Sunday, July 10, 2016

Increasing Light Speed

Please refer to the later post "No Sustained "Bood" dated 14 Jul 2016.  No oscillations.
In the post "Energy Accounting With Fourier" dated 08 Jul 2016, it was proposed that \(E\) itself has speed \(c\) that varies in a sinusoidal, 


\(v=c_{max}sin(t)+c_o\)

When \(E\) is above light speed in lapses into the time dimension.  \(E\) is Fourier transformed 

\(E\overset{Fourier}{\longrightarrow }B\)

to \(B\).

If this is the case, the average light speed, \(c_{ave}\)

\(c_{ave}=c_{max}.\cfrac{1}{\pi}\int_{0}^{\pi}{sin(x)}+c_o\)

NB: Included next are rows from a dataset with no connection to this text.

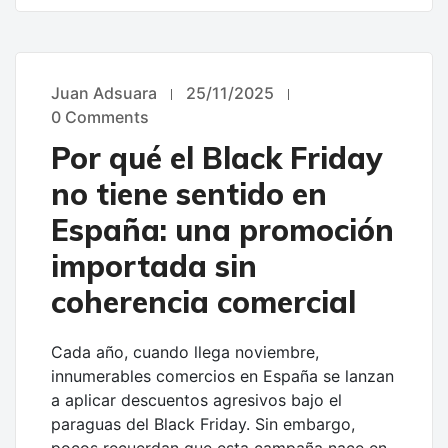
Juan Adsuara
25/11/2025
UNCATEGORIZED
0 Comments
Por qué el Black Friday
no tiene sentido en
España: una promoción
importada sin
coherencia comercial
Cada año, cuando llega noviembre,
innumerables comercios en España se lanzan
a aplicar descuentos agresivos bajo el
paraguas del Black Friday. Sin embargo,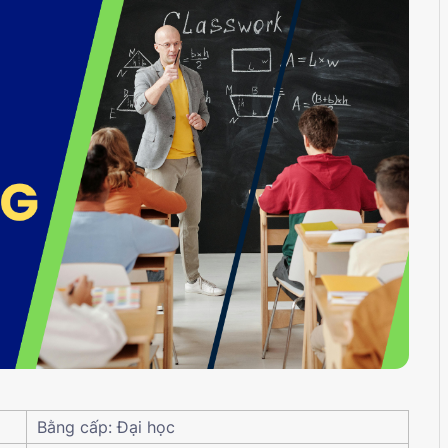
Bằng cấp: Đại học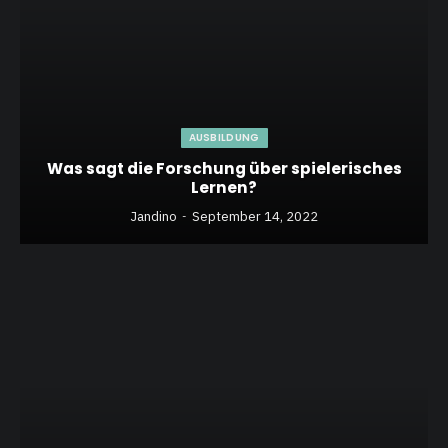
AUSBILDUNG
Was sagt die Forschung über spielerisches
Lernen?
Jandino
September 14, 2022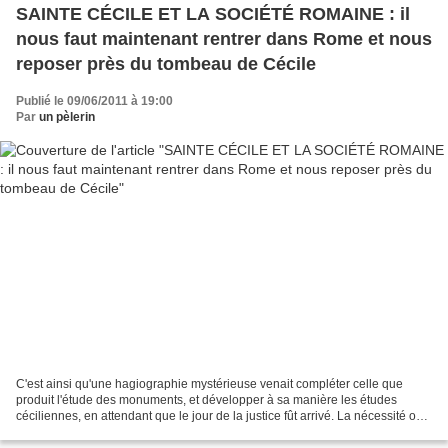
SAINTE CÉCILE ET LA SOCIÉTÉ ROMAINE : il
nous faut maintenant rentrer dans Rome et nous
reposer près du tombeau de Cécile
Publié le 09/06/2011 à 19:00
Par
un pèlerin
C'est ainsi qu'une hagiographie mystérieuse venait compléter celle que
produit l'étude des monuments, et développer à sa manière les études
céciliennes, en attendant que le jour de la justice fût arrivé. La nécessité où
nous sommes d'abréger, nous empêche...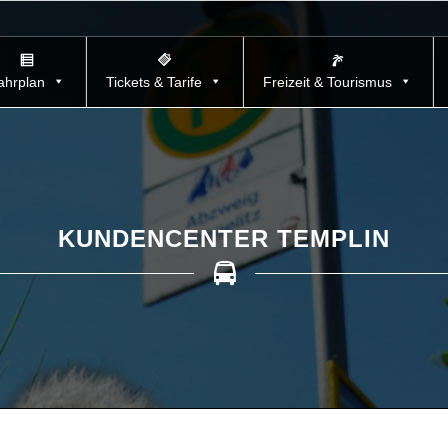
ahrplan
Tickets & Tarife
Freizeit & Tourismus
KUNDENCENTER TEMPLIN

\(c_{ave}=\cfrac{2}{\pi}c_{max}+c_o\)

It is likely that when we measure light speed by observing \(E\) or \(B\),

\(c_{measured}=c_{ave}=\cfrac{2}{\pi}c_{max}+c_o\) 

we are measuring \(c_{ave}\) and not \(c_o\).  If \(c_{max}\) increases linearly with \(E\) then it might be possible to obtain \(c_o\), the true light speed, by extrapolating from varies values of \(c_{max}\) to the c-intercept when \(E=0\).

This might explain why \(c\) seems to increase with increasing \(E\).